Critérios diagnósticos para neuromielite óptica
Os critérios que utilizamos para o diagnóstico de neuromielite óptica “definida” são:
- A presença de ao menos um ataque de neurite óptica e de mielite;
- Ao menos 2 dos 3 critérios de apoio:
a) Lesão contígua na medula espinhal com extensão maior ou igual a 3 corpos vertebrais à ressonância magnética (RM), denominada “longitudinal extensa” por este motivo;
b) RM de crânio que não preencha critérios para esclerose múltipla;
c) Presença do anticorpo anti-aquaporina 4 (AQP4-IgG) no sangue.
Já o recente conceito de “espectro” da NMO (ENMO) consiste na presença concomitante da positividade do AQP4-IgG e apenas um dos eventos iniciais da neuromielite óptica: neurite óptica ou mielite longitudinal extensa. Pode ainda haver associação com outras doenças autoimunes como Lúpus, síndrome de Sjögren, artrite reumatóide e hipotiroidismo.
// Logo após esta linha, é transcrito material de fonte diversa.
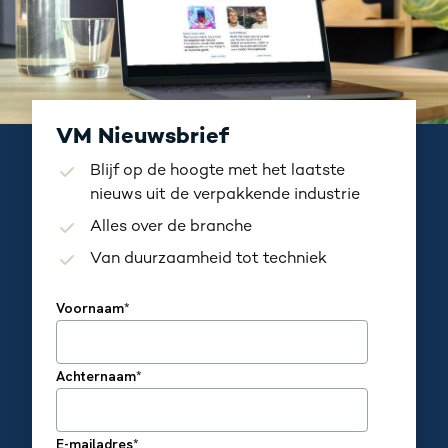
VM Nieuwsbrief
Blijf op de hoogte met het laatste
nieuws uit de verpakkende industrie
Alles over de branche
Van duurzaamheid tot techniek
Voornaam
*
Achternaam
*
E-mailadres
*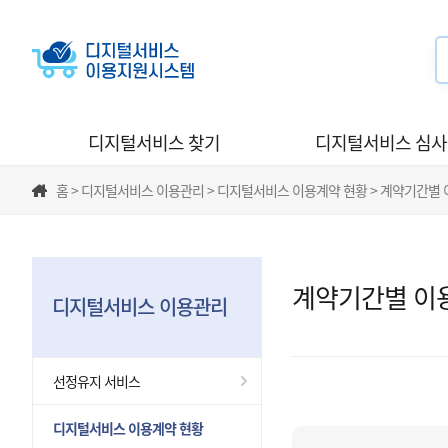
디지털서비스 찾기
디지털서비스 심
홈 > 디지털서비스 이용관리 > 디지털서비스 이용계약 현황 > 계약기간별
계약기간별 이
디지털서비스 이용관리
선정유지 서비스
디지털서비스 이용계약 현황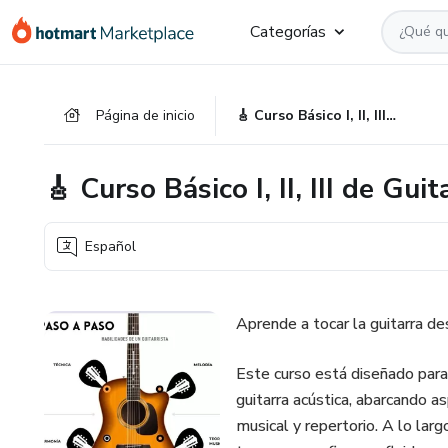
Ir
Ir
Ir
Categorías
al
a
al
contenido
la
pie
principal
página
de
Página de inicio
🎸 Curso Básico I, II, III de Guitarra Acústica
de
página
pago
🎸 Curso Básico I, II, III de Gui
Español
Aprende a tocar la guitarra de
Este curso está diseñado para 
guitarra acústica, abarcando a
musical y repertorio. A lo la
Mesmo com a classificação de NMO “definida” e de “espectro” da NMO (ou seja, pacientes com apenas neurite ou mielite) alguns casos mais atípicos não se enquadram em nenhuma das duas definições. Em função disso, há também o conceito de espectro expandido da NMO, que compreende pacientes que apresentaram lesões em qualquer um dos 5 locais descritos anteriormente e possuam, pelo menos, um dos seguintes critérios de apoio: soropositividade do AQP4-IgG ou lesões típicas da NMO na RM de crânio.
Abaixo podemos observar um resumo das apresentações clinicas do Espectro da Neuromielite Óptica:
1. Forma completa da neuromielite óptica: neurite óptica e mielite;
2. Formas limitadas de neuromielite óptica com AQP4 (+);
• Mielite transversa longitudinalmente extensa
• Neurite óptica bilateral ou recorrente
3. Forma óptico-espinal da esclerose múltipla com AQP4 (+);
4. Neurite óptica ou mielite longitudinalmente extensa associada a uma doença autoimmune;
5. Neurite óptica ou mielite longitudinalmente extensa associada a lesão cerebral típica de NMO (hipotálamo, corpo caloso, periventricular, tronco encefálico).
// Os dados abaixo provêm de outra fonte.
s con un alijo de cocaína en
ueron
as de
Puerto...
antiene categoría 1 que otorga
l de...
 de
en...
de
Vimos que estamos diante de uma patologia com manifestações complexas que necessitam ser muito bem compreendidas pela história clinica, exame neurológico e exames complementares. É uma afecção que se tem mostrado muito mais frequente no nosso país do que se imaginava e se diagnosticava até poucos anos atrás. O diagnóstico correto implica em um tratamento adequado com melhor controle evolutivo e das sequelas levando a uma diminuição da morbi/mortalidade e uma melhora na qualidade de vida.
Referências
1. Lana-Peixoto, MA and Callegaro, D. The expanded spectrum of neuromyelitis optica: evidences for a new definition. Arq. Neuro-Psiquiatr, Oct 2012;
2. Wingerchuk DM, et al. Revised diagnostic criteria for neuromyelitis optica. Neurology 2006.
3. Wingerchuk D M, et al. The spectrum of neuromyelitis optica. Lancet Neurol 2007.